The hazard and risk of each organohalogen needs to be assessed individually, White argued. These compounds are not all interchangeable among applications, she added. Chris Cleet of the Information Technology Industry Council, an association that includes makers of computers, phones, and printers, backed White’s arguments against a ban of the compounds as a class.
The outcome of the work by the NAS committee and the Chronic Hazard Advisory Panel will have broad repercussions, Eve C. Gartner, director of the toxics program at the environmental group Earthjustice, one of the petitioners, tells C&EN. For instance, the two scientific reports are likely to influence EPA’s ongoing assessments of several types of flame retardant chemicals under the federal law governing commercial chemicals, she says. In that effort, EPA is determining if these chemicals are safe for their specific uses or whether they need regulation to protect human health.
CPSC’s and NAS’s work could also have regulatory ramifications for a subset of organohalogen compounds making headlines this year—per- and polyfluoroalkyl substances (PFASs), Gartner predicts.

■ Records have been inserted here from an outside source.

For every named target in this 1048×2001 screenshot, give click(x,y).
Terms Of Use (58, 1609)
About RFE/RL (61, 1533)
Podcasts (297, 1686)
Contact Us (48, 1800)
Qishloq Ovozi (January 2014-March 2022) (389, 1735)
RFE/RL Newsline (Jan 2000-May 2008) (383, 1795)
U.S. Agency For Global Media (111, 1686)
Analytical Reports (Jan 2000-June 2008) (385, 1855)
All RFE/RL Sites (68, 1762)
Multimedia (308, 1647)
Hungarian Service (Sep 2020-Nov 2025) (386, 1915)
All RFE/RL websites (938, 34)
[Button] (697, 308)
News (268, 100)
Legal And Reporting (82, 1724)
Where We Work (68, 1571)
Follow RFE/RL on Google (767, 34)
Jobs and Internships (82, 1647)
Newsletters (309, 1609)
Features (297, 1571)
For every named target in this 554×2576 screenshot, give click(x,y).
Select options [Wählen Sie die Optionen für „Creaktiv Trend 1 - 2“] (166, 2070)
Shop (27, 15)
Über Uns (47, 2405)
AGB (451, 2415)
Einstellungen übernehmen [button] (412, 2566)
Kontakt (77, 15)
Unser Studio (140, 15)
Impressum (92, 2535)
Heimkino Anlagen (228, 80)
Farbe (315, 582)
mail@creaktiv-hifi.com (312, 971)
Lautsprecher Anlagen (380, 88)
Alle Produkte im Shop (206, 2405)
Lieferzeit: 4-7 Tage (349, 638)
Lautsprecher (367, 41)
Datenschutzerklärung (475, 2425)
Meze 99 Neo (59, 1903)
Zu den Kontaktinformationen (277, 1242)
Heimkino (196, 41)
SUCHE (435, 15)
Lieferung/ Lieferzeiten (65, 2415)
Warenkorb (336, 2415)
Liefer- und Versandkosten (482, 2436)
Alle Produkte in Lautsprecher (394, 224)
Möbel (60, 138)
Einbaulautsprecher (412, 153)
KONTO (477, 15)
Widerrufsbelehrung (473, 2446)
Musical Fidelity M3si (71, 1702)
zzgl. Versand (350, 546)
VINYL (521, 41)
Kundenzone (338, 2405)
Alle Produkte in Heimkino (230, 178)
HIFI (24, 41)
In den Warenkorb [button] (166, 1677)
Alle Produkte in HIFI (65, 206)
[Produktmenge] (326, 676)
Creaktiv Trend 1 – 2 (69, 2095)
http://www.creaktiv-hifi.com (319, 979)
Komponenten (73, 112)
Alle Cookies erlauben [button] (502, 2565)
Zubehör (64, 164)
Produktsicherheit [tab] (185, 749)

PFAS chemicals are commonly used as surfactants, grease repellents, and wetting agents. These substances, which include perfluorooctanoic acid and perfluorooctane sulfonic acid, are increasingly being detected at levels of health concern in public drinking water supplies across the U.S. and world. The NAS panel is expected to finalize its advice on organohalogen flame retardants to CPSC in the first half of 2019, says Ellen K. Mantus, NAS staff officer for the project.